▶ [Your objective] In the entries below, find the line with "modelo marxista con" and the line with "ABD Trans group, ТОО"; reproduce those two lines and all lines between them exactly, without pictures.

[Items from a data source]
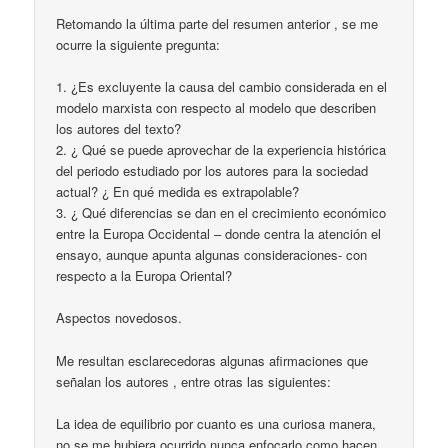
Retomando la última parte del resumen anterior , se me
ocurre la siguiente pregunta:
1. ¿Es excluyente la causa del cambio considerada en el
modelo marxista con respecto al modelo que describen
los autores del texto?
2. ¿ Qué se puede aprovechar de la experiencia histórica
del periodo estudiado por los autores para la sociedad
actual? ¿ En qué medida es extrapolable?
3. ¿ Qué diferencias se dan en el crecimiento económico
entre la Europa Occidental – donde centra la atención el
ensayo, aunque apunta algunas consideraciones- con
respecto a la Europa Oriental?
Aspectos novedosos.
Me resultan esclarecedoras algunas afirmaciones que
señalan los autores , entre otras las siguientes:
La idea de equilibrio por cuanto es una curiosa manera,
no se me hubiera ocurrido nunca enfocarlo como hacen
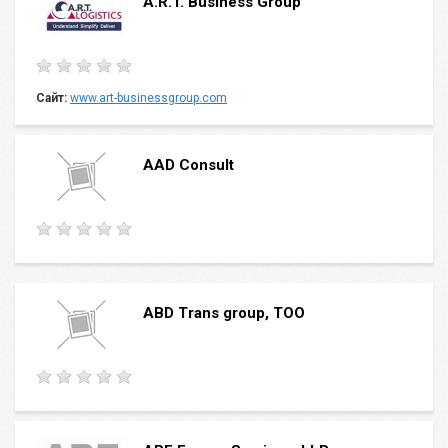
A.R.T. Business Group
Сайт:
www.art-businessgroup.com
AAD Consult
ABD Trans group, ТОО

---

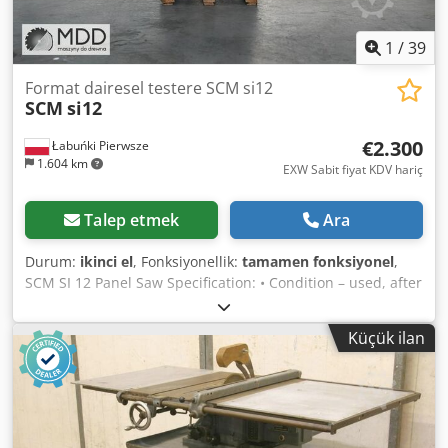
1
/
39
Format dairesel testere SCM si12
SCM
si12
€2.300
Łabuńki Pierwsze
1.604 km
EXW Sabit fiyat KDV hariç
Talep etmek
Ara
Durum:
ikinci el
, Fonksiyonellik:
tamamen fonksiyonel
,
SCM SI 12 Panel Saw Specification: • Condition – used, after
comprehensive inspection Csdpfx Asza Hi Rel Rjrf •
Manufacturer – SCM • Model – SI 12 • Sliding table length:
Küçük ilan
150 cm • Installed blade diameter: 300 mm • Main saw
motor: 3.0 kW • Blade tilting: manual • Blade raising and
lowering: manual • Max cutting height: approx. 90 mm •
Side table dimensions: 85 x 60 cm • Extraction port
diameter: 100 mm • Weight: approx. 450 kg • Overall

▶ [Exercise output]
modelo marxista con respecto al modelo que describen
los autores del texto?
2. ¿ Qué se puede aprovechar de la experiencia histórica
del periodo estudiado por los autores para la sociedad
actual? ¿ En qué medida es extrapolable?
3. ¿ Qué diferencias se dan en el crecimiento económico
entre la Europa Occidental – donde centra la atención el
ensayo, aunque apunta algunas consideraciones- con
respecto a la Europa Oriental?
Aspectos novedosos.
Me resultan esclarecedoras algunas afirmaciones que
señalan los autores , entre otras las siguientes:
La idea de equilibrio por cuanto es una curiosa manera,
no se me hubiera ocurrido nunca enfocarlo como hacen
A.R.T. Business Group
Сайт:
www.art-businessgroup.com
AAD Consult
ABD Trans group, ТОО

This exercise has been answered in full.